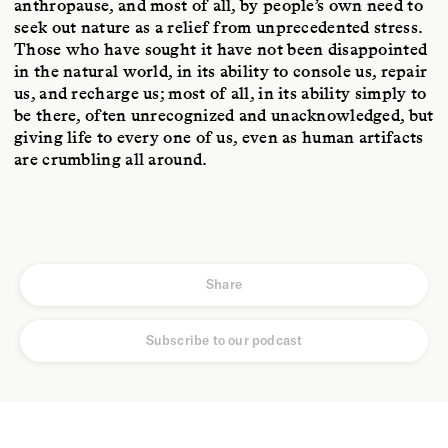
anthropause, and most of all, by people’s own need to
seek out nature as a relief from unprecedented stress.
Those who have sought it have not been disappointed
in the natural world, in its ability to console us, repair
us, and recharge us; most of all, in its ability simply to
be there, often unrecognized and unacknowledged, but
giving life to every one of us, even as human artifacts
are crumbling all around.
Share
Subscribe to our podcast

- - -

# What you have to do
Go through the records above, find each line with the string "most", and copy it.

# Solution to the exercise
anthropause, and most of all, by people’s own need to
us, and recharge us; most of all, in its ability simply to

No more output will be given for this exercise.